Image: The Washington Post

Kathleen Siddell used to be a high school teacher. Then she became a mother. Then she realised there were loads of things she learnt in the classroom that were lessons she needed to be a good mum.

Read her full story, 10 Things I Learned As A Teacher That Helped Me As A Parent, from The Washington Post.

A few of her lessons include…

#5 There are many people who will influence your child, but never underestimate how much influence you have.

As a teacher, I saw my students for 48 minutes, five days a week. This is simultaneously a lot of time and not a lot of time. Just when you think you have little to no impact on their lives, they’ll surprise you by remembering something you said in passing.

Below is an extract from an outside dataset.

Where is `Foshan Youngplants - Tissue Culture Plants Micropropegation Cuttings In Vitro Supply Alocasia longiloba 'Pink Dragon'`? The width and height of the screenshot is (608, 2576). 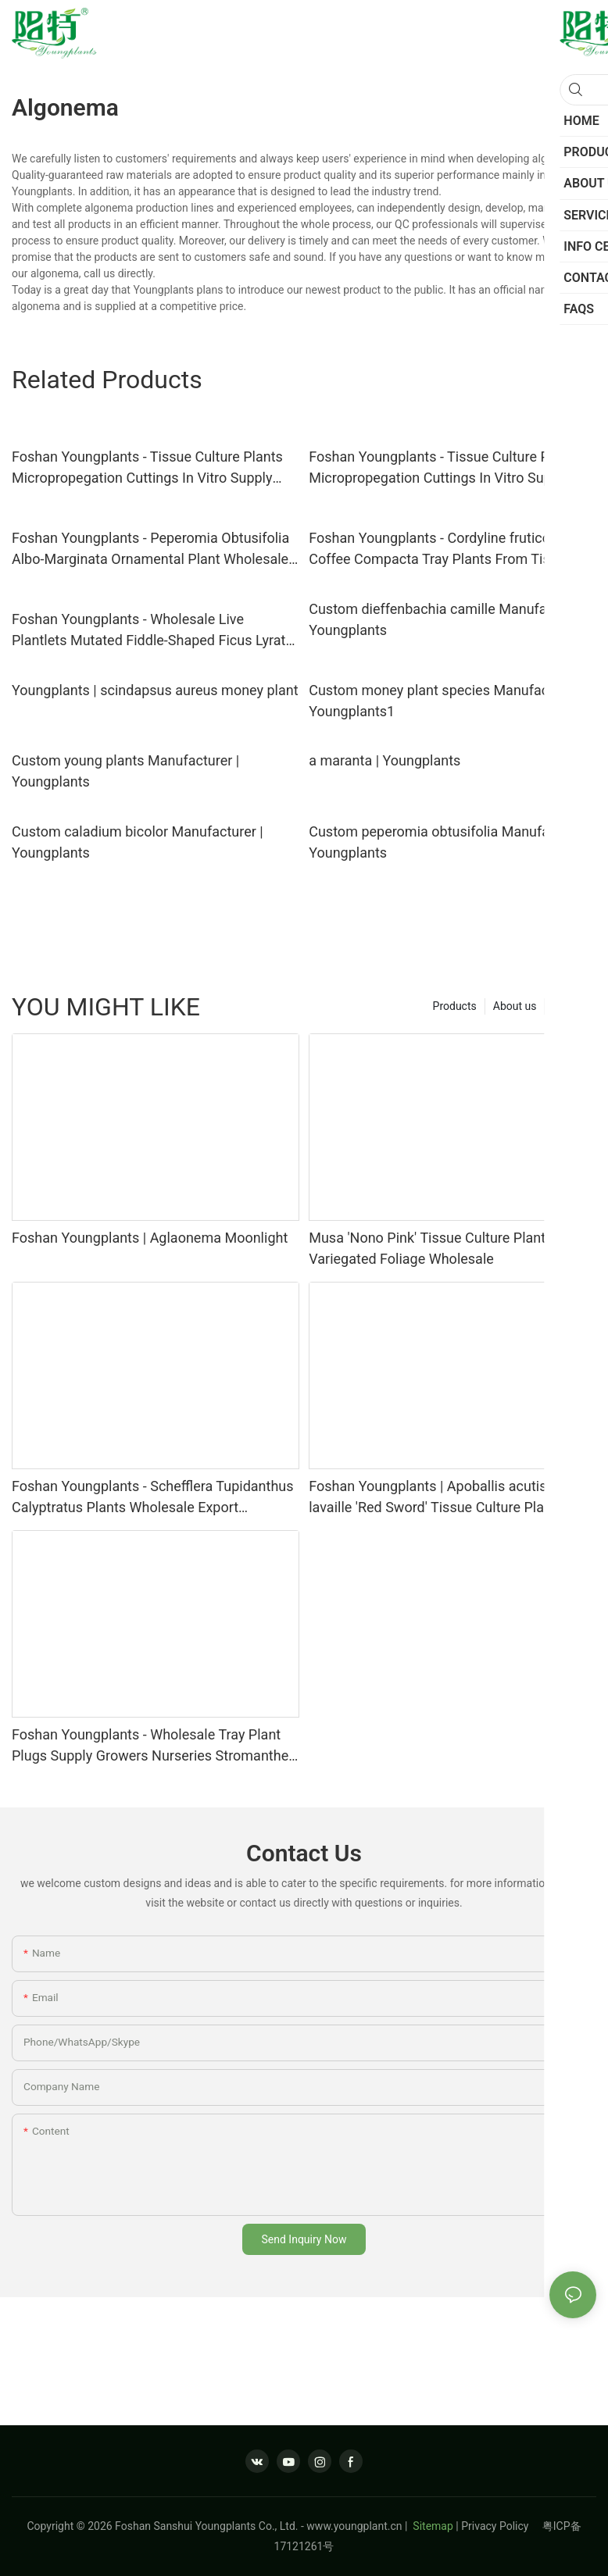 Foshan Youngplants - Tissue Culture Plants Micropropegation Cuttings In Vitro Supply Alocasia longiloba 'Pink Dragon' is located at coordinates (444, 468).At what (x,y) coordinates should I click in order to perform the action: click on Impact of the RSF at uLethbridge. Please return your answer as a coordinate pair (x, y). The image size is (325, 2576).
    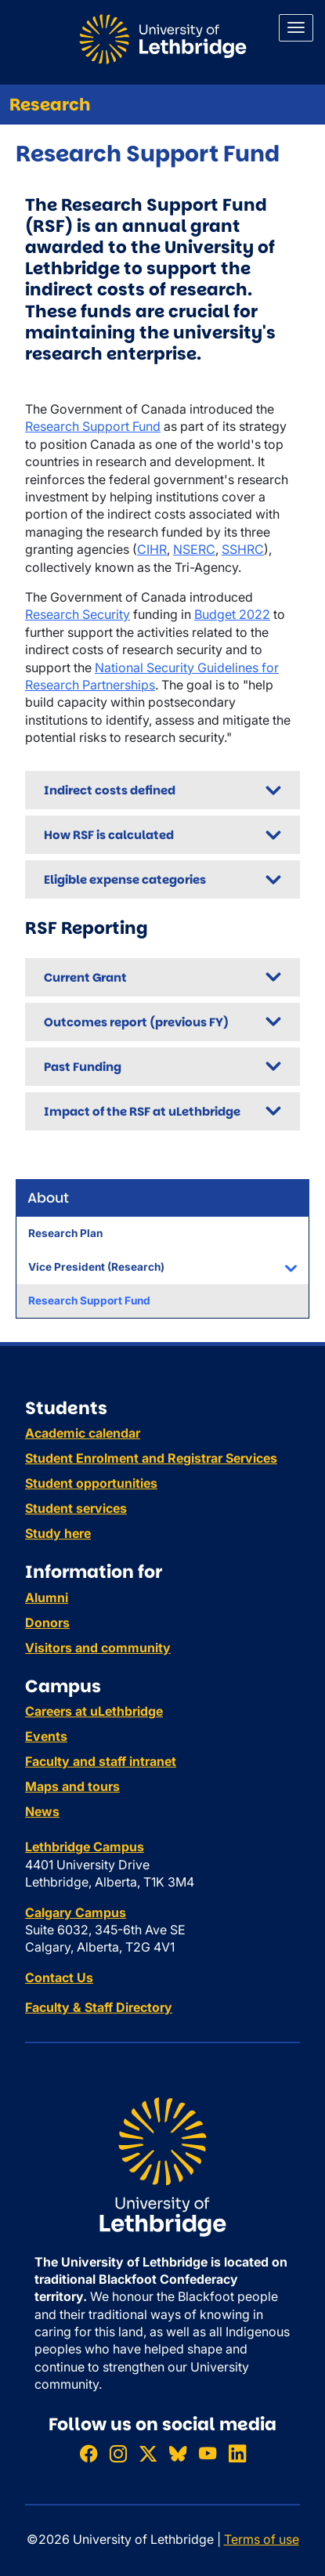
    Looking at the image, I should click on (142, 1111).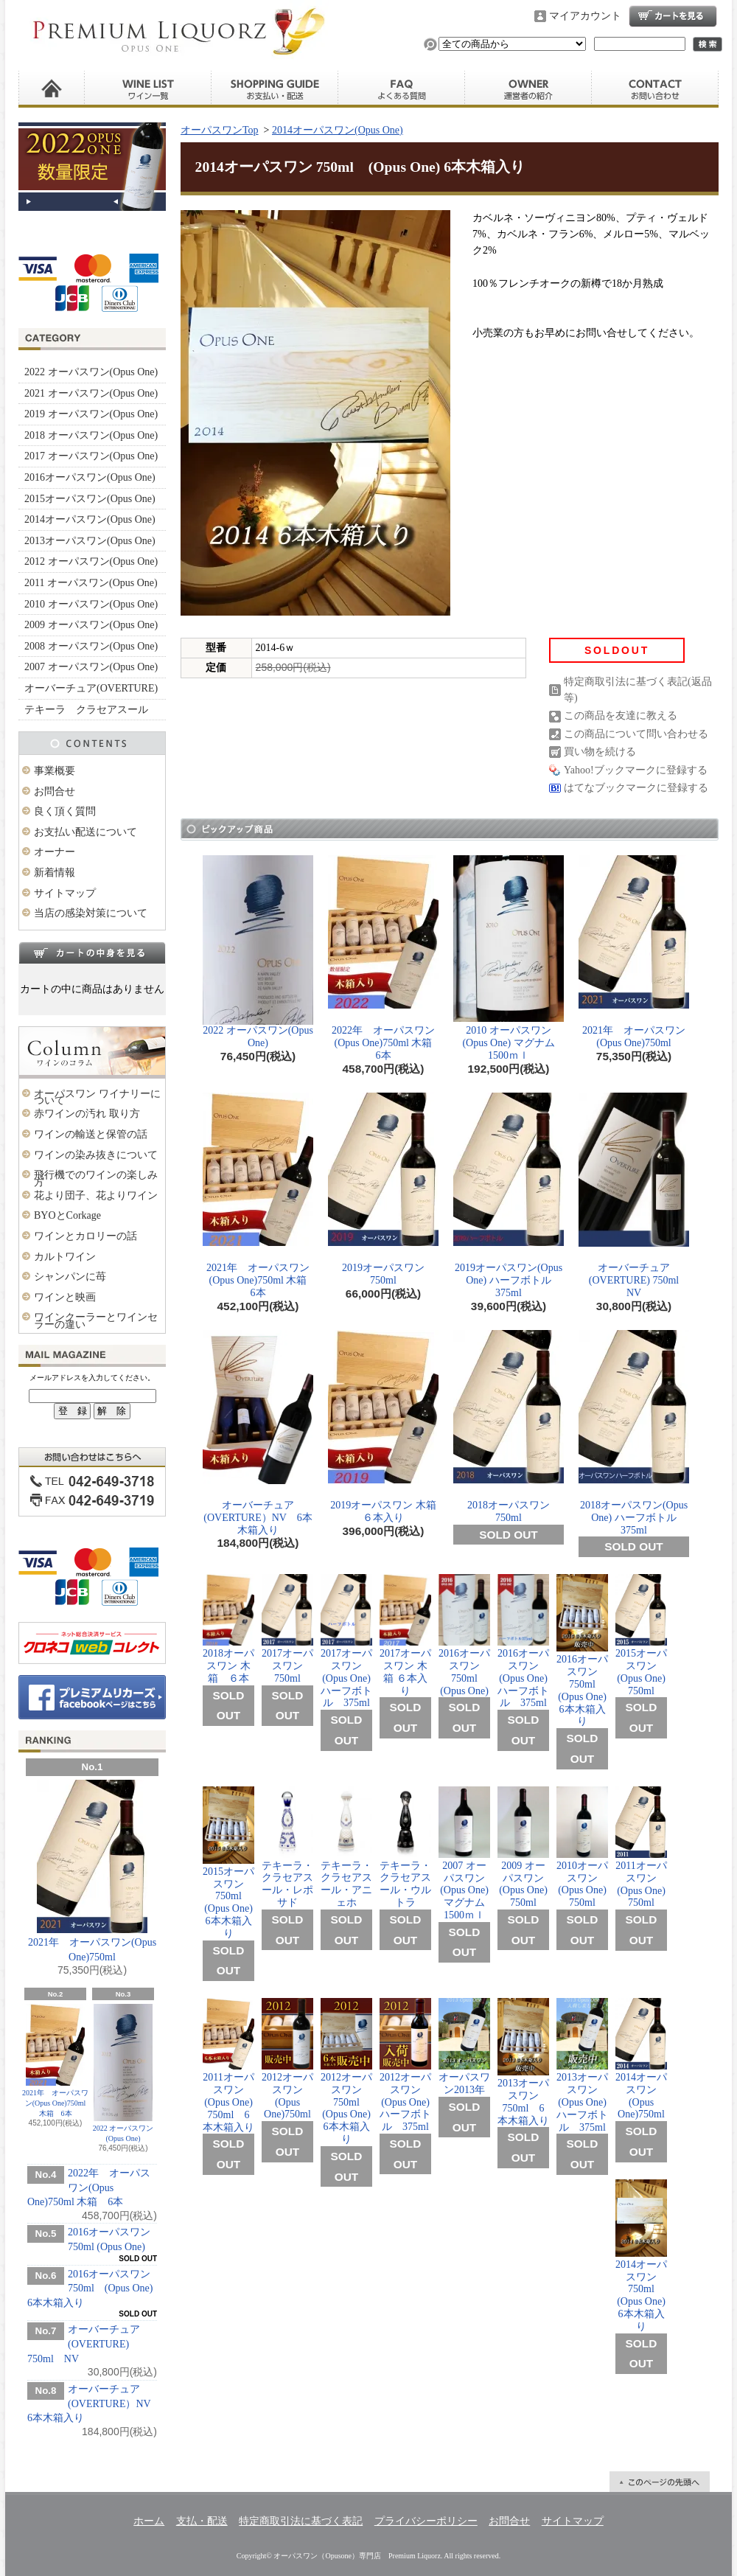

As a parent, I know the weight of my words will gradually decrease as friends, teachers, coaches and others begin to form relationships with my kids. And then I start talking like my mom and I’m reminded of the influence parents still have.

#6 Get to know your kids – really know them.

The questions you ask are always more important than the answers you give. Spend more time listening than talking.

#7 But there is a fine line between being a relatable and friendly teacher and being a friend.

It’s as fine as the line between parent and friend. I’ve seen it done successfully (among both parents and teachers) but the friendships have always been a by-product of excellent teaching/parenting.

#8 The longer you do it, the better you get (if you keep trying).

You never feel like an expert. There is always something else you need to work on. If you’re doing it well, you’ll always wonder, “Did I do enough? What could I have done differently to have been better?”

#9 It’s okay to let your kids fail.

Despite what you may tell yourself about supposedly protecting your child from failure, you’re only exposing them to a false sense of security. Don’t stop your child from failing out of fear of how it will make you, as the parent, look.

The way to judge a bad teacher/parent is not whether the student/child fails but whether or not they give them the support, confidence and encouragement to try again until they succeed.